Canonical URL: <https://datadriven.io/problems/insurance_claims_lifecycle>

Domain: Data Modeling · Difficulty: hard · Seniority: L5

## Problem

We need a data model for our insurance claims system. A claim goes through many stages: filed, assigned, investigated, approved or denied, then paid out. We need to track the full lifecycle with version history for audit. Design it.

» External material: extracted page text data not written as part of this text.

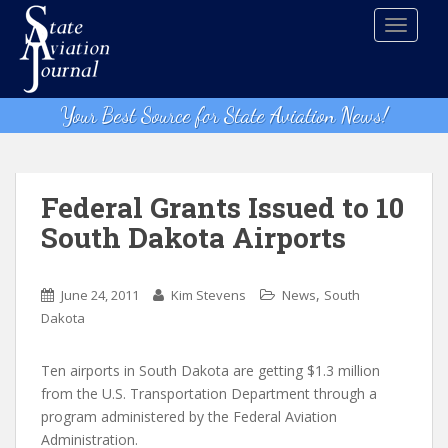
S
TOGGLE
k
i
p
t
Your Best Source for State Aviation News!
o
m
a
i
Federal Grants Issued to 10
n
South Dakota Airports
c
o
n
,
June 24, 2011
Kim Stevens
News
South
t
Dakota
e
n
Ten airports in South Dakota are getting $1.3 million
t
from the U.S. Transportation Department through a
program administered by the Federal Aviation
Administration.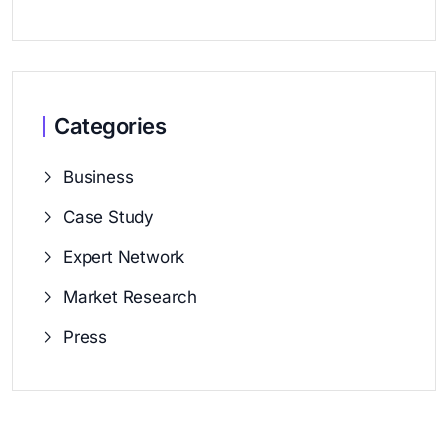
Categories
Business
Case Study
Expert Network
Market Research
Press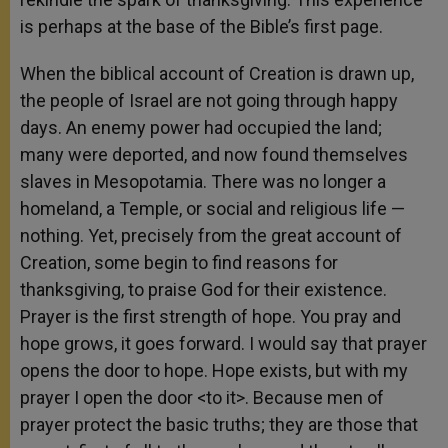
is perhaps at the base of the Bible’s first page.
When the biblical account of Creation is drawn up,
the people of Israel are not going through happy
days. An enemy power had occupied the land;
many were deported, and now found themselves
slaves in Mesopotamia. There was no longer a
homeland, a Temple, or social and religious life —
nothing. Yet, precisely from the great account of
Creation, some begin to find reasons for
thanksgiving, to praise God for their existence.
Prayer is the first strength of hope. You pray and
hope grows, it goes forward. I would say that prayer
opens the door to hope. Hope exists, but with my
prayer I open the door <to it>. Because men of
prayer protect the basic truths; they are those that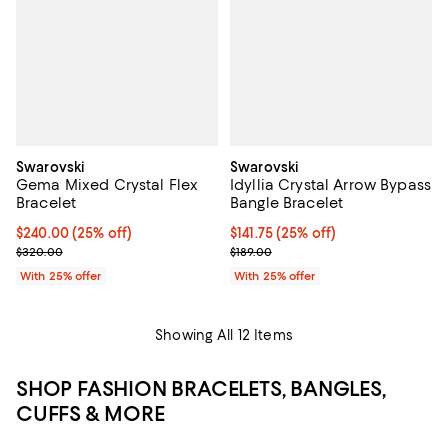
Swarovski
Swarovski
Gema Mixed Crystal Flex
Idyllia Crystal Arrow Bypass
Bracelet
Bangle Bracelet
Current price $240.00; 25% off; undefined;
$240.00
(25% off)
Current price $141.75; 25% off; u
$141.75
(25% off)
; Previous price $320.00;
; Previous price $189.00;
$320.00
$189.00
With 25% offer
With 25% offer
Showing All 12 Items
SHOP FASHION BRACELETS, BANGLES,
CUFFS & MORE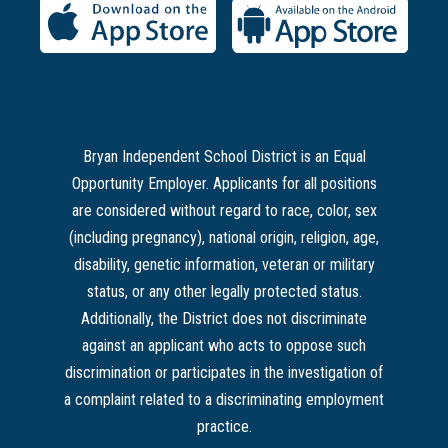
Bryan Independent School District is an Equal
Opportunity Employer. Applicants for all positions
are considered without regard to race, color, sex
(including pregnancy), national origin, religion, age,
disability, genetic information, veteran or military
status, or any other legally protected status.
Additionally, the District does not discriminate
against an applicant who acts to oppose such
discrimination or participates in the investigation of
a complaint related to a discriminating employment
practice.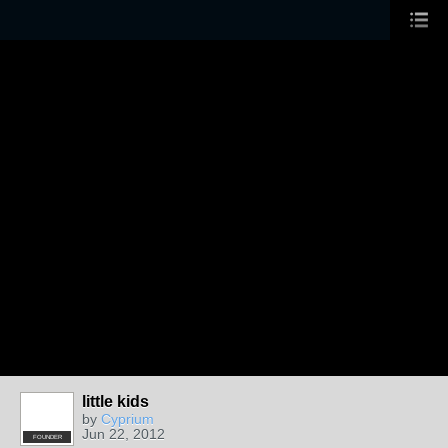
little kids
by
Cyprium
Jun 22, 2012
FOUNDER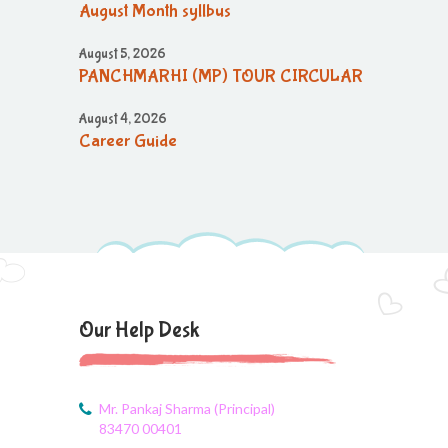
August Month syllbus
August 5, 2026
PANCHMARHI (MP) TOUR CIRCULAR
August 4, 2026
Career Guide
August 4, 2026
Monthly Plan
August 4, 2026
Monthly syllabus
August 4, 2026
Our Help Desk
August monthly syllabus
August 4, 2026
Class 3 Monthly planning of August
Mr. Pankaj Sharma (Principal)
Month
83470 00401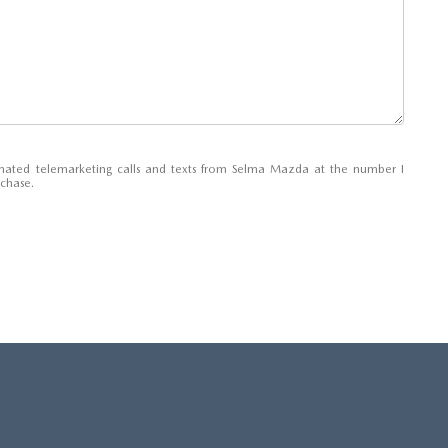
tomated telemarketing calls and texts from Selma Mazda at the number I
rchase.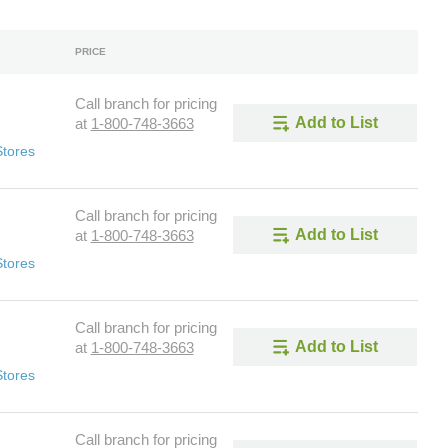
PRICE
Call branch for pricing
Add to List
at
1-800-748-3663
Stores
Call branch for pricing
Add to List
at
1-800-748-3663
Stores
Call branch for pricing
Add to List
at
1-800-748-3663
Stores
Call branch for pricing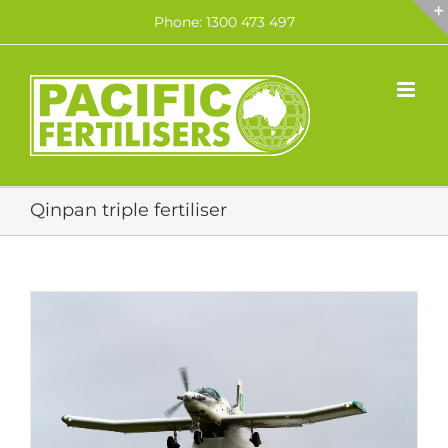
Skip
Phone: 1300 473 497
to
content
Qinpan triple fertiliser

## Worked solution and explanation

### Why this problem exists in real interviews

This probes whether a candidate understands **event sourcing as an audit pattern** and can combine it with a Type 2 dimension for point-in-time reconstruction. Regulated domains demand immutable history and reversible state, which is a stricter bar than ordinary OLTP modeling.

> **Trick to Solving**
>
> When a prompt says “track the full lifecycle with versioning,” the trick is to recognize you have two shapes of state: the current-state dimension and the immutable event log. Before drawing tables, a strong candidate asks: who audits this, what counts as tamper-evident, and do we need point-in-time reconstruction?
> 
> 1. Build claim_events as the append-only source of truth
> 2. Project claims as a Type 2 dimension for fast point-in-time reads
> 3. Split claim_payments as its own 1:M fact
> 4. Treat adjuster assignment as temporal, not a current-state FK

---

### Break down the requirements

#### Step 1: Declare the event grain

One row in `claim_events` equals one state transition on one claim at one point in time. No updates, no deletes. This is the audit substrate.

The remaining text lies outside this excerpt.